Most of these symptoms are due to the disruption of a healthy psychological development.  An abusive childhood situation interferes with the child’s natural movement toward growth and expansion of his or her experiences." Taken from http://www.thehealingplace.info/adult-survivors-of-childhood-sexual-abuse/ on 30/12/2014.

It's your story. Your voice. Trust it.

It's time we talked. It's time we told our stories and were heard, because there are others whose courage may be ignited and also begin to talk and heal.

Child sexual abuse is never the child's fault; in fact, the responsibility belongs 100% to the abuser. The unfairness lies in the fact that it's 100% the victim's responsibility to embrace healing and restoration. The good news is that you don't have to do it alone.

Child sexual abuse was something done to us in secrecy and silence, leaving us with shame and low-self-worth and carrying a secret that gnaws at the core of our very being. We are not alone because millions of us are living with this, yet we carry it, within us, hoping no-one will ever find out. It's time we told our stories, using our voices that were silenced many years ago.

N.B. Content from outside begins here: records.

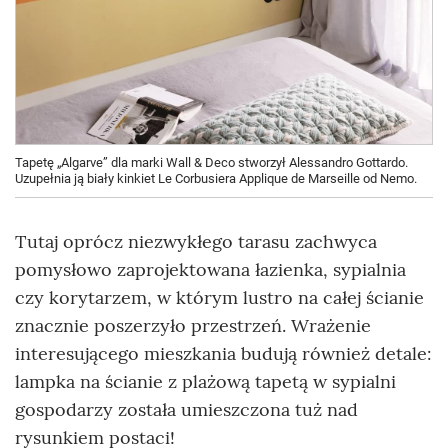
Tapetę „Algarve” dla marki Wall & Deco stworzył Alessandro Gottardo.
Uzupełnia ją biały kinkiet Le Corbusiera Applique de Marseille od Nemo.
Tutaj oprócz niezwykłego tarasu zachwyca
pomysłowo zaprojektowana łazienka, sypialnia
czy korytarzem, w którym lustro na całej ścianie
znacznie poszerzyło przestrzeń. Wrażenie
interesującego mieszkania budują również detale:
lampka na ścianie z plażową tapetą w sypialni
gospodarzy została umieszczona tuż nad
rysunkiem postaci!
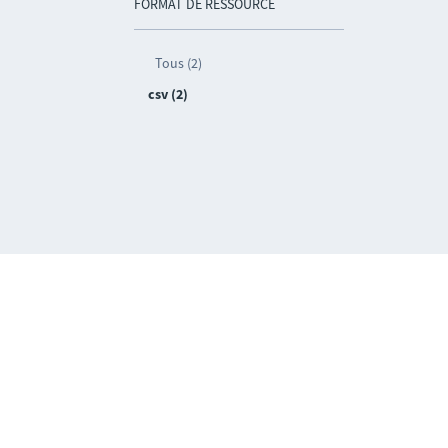
FORMAT DE RESSOURCE
Tous (2)
csv (2)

Children are most vulnerable between ages eight-12. The average age for first abuse is 9.9 years for boys and 9.6 years for girls (Finkelhor, 1986).
 
One in three girls and one in six boys will be sexually abused in some way before the age of 18 years. (Australian Institute of Criminology, 1993)

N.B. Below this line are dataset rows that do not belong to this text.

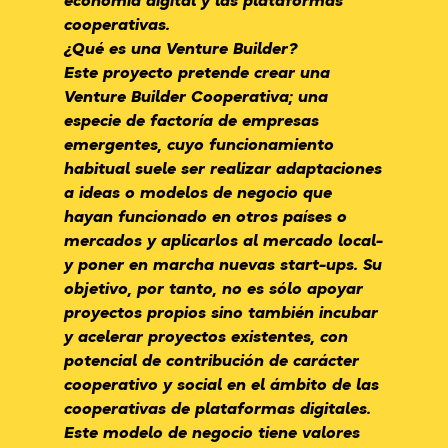
economía digital y las plataformas
cooperativas.
¿Qué es una Venture Builder?
Este proyecto pretende crear una
Venture Builder Cooperativa; una
especie de factoría de empresas
emergentes, cuyo funcionamiento
habitual suele ser realizar adaptaciones
a ideas o modelos de negocio que
hayan funcionado en otros países o
mercados y aplicarlos al mercado local-
y poner en marcha nuevas start-ups. Su
objetivo, por tanto, no es sólo apoyar
proyectos propios sino también incubar
y acelerar proyectos existentes, con
potencial de contribución de carácter
cooperativo y social en el ámbito de las
cooperativas de plataformas digitales.
Este modelo de negocio tiene valores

Girls and boys of all ages are sexually abused and victims are sometimes toddlers, young children and even babies. (NSW Child Protection Council, 2000)

The primary reason that the public is not sufficiently aware of child sexual abuse as a problem is that 73% of child victims do not tell anyone about the abuse for at least a year. 45% of victims do not tell anyone for at least 5 years. Some never disclose  (Broman-Fulks et al., 2007).

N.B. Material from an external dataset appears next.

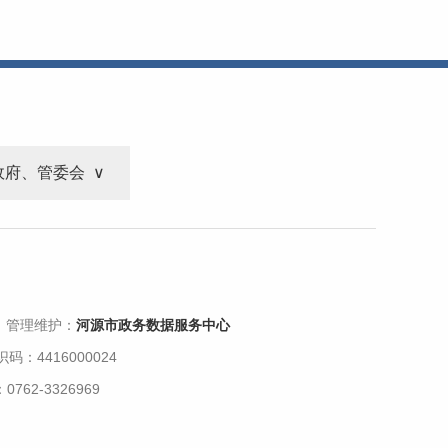
政府、管委会
 管理维护：
河源市政务数据服务中心
码：4416000024
62-3326969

Child sexual abuse is something that happens to innocent children whose trust has been betrayed. If it happened to you, then you will already know how your life has been affected by it. Your decisions in life are coloured by the secrets and the lies; in fact, it expresses itself in anger, self-mutilation, self-disgust, unworthy feelings, drugs, alcohol, overeating, broken relationships, running away, prostitution, depression, and the list goes on.  

The good news is that you can change it, by seeking the right help and, you get to choose who walks alonside you in your healing journey. You are not alone; in fact, there are countless thousands of people dealing with the long-term effects of being abused as a child. Many don't seek help because they either don't know how to, or they feel too ashamed to ask for it; likewise,  they may fear they won’t be believed.

A well known British philosopher, Sir Edmund Burke says, “All that is necessary for the forces of evil to win in this world is for enough, good people to do nothing.”